── Records for this task
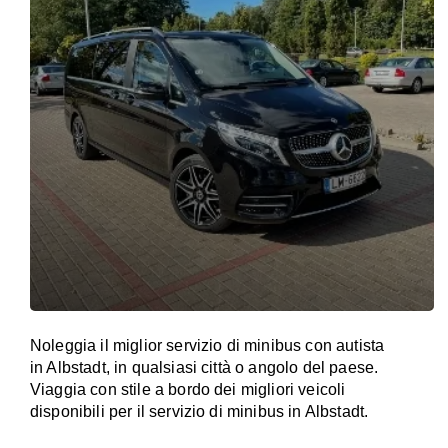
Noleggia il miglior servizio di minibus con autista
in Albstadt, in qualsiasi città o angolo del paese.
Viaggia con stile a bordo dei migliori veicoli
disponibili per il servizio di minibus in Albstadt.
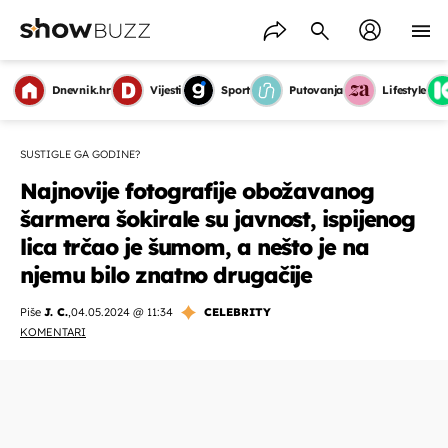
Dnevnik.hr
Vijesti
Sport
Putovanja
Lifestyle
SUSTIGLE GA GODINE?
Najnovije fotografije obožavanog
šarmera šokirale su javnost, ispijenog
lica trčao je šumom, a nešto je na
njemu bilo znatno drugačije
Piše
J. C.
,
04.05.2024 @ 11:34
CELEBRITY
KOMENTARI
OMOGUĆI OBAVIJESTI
────
* Try it
Only the lines that contain the word "servizio" should be copied from the material.

* Task answer
Noleggia il miglior servizio di minibus con autista
disponibili per il servizio di minibus in Albstadt.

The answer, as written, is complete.